Lang und Neubauer gestehen Fehler – Ökonomin sieht "moderne Form der Klimaleugnung"

Die ehemalige Grünen-Chefin Ricarda Lang und Aktivistin Luisa Neubauer haben Fehler der Klimabewegung eingeräumt. "Es gab da eine Zeit lang eine Arroganz unter Progressiven. Wir waren uns bisweilen zu sicher, uns mit den Gegenargumenten nicht mehr auseinandersetzen zu müssen", sagte Lang in Interview der "Zeit".

Lang und Neubauer betrachten Klimabewegung selbstkritisch

Zu oft hätten sie und andere sich herausgenommen, über die Relevanz verschiedener Debatten zu urteilen.
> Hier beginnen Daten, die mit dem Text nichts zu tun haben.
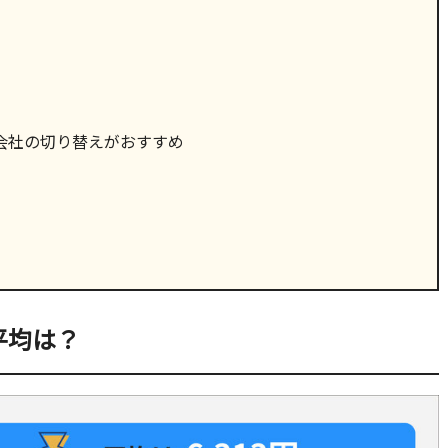
会社の切り替えがおすすめ
平均は？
Die Bundestagsabgeordnete der Grünen führt im "Zeit"-Interview ein konkretes Beispiel an: "Ich mache regelmäßig Bürgersprechstunden in meinem Wahlkreis. Da sitzen dann die unterschiedlichsten Menschen, die könnten mit mir über alles sprechen: Pflege, Mietpreise. Viele wollen aber darüber reden, dass sie das Gefühl haben, manche Sachen in Deutschland nicht mehr sagen zu dürfen."
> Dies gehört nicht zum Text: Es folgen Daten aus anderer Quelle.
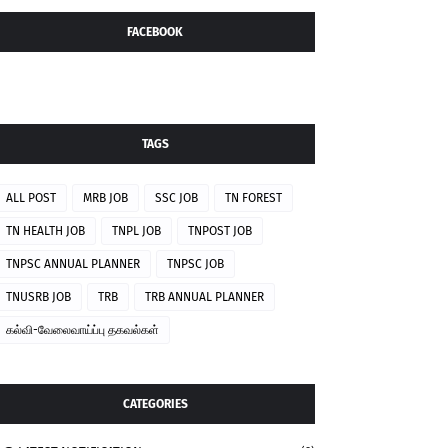
FACEBOOK
TAGS
ALL POST
MRB JOB
SSC JOB
TN FOREST
TN HEALTH JOB
TNPL JOB
TNPOST JOB
TNPSC ANNUAL PLANNER
TNPSC JOB
TNUSRB JOB
TRB
TRB ANNUAL PLANNER
கல்வி-வேலைவாய்ப்பு தகவல்கள்
CATEGORIES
Auch Neubauer, die "Fridays for Future" in Deutschland geprägt hat, sieht das als Problem. Das Entscheidende in der ökologischen Frage seien oft nicht die Argumente, sondern Respekt und Kränkung. "Das habe ich lange kaum gesehen", räumte die Aktivistin im Gespräch mit der "Zeit" ein. "Viele hatten das Gefühl, dass sie als Menschen vor uns standen und Einwände hatten und wir sie nicht ernst genommen haben."

Ökonomin Kemfert sieht "moderne Formen der Klimaleugnung"

Ein häufiger Einwand beim Klimaschutz sind die teils hohen Kosten, die Bürger tragen müssen. Lang gesteht, das nicht ernst genug genommen zu haben. Derzeit werde "sehr akut" infrage gestellt, was viele für sich als gutes Leben sehen. "Das öffnet Tür und Tor für den Kulturkampf", analysiert Lang. "Und dessen Macht haben wir unterschätzt. Ich persönlich habe phasenweise sogar aktiv dafür geworben, ihn zu ignorieren."

Die Energieökonomin Claudia Kemfert, ebenfalls Teil des Dreier-Interviews der "Zeit", verteidigt hingegen ihr Vorgehen in den vergangenen Jahren. "Fundamental" widerspricht sie Langs Kosten-Argument. "In der Wissenschaft haben wir nie über die Kosten geschwiegen – weder über die des Klimaschutzes noch über die des Nichtstuns. Es kostet eben auch Geld, wenn man nichts tut. Und zwar sehr viel mehr."

Claudia Kemfert
Claudia Kemfert ist Energieökonomin an der Universität Lüneburg und leitet die Abteilung Energie, Verkehr und Umwelt am Deutschen Institut für Wirtschaftsforschung. Kay Nietfeld/dpa

Auch bei der Frage, wie viel Deutschland beim internationalen Klimaschutz bewirken kann, beharrt Kemfert auf ihrer Linie. Das Argument, Deutschland allein könne wenig ausrichten, bezeichnet die Wirtschaftswissenschaftlerin als "moderne Formen der Klimaleugnung". Wer selbst nichts tun wolle, zeige auf andere "und vergisst dabei, dass Klimaschutz nur funktioniert, wenn alle Verantwortung übernehmen".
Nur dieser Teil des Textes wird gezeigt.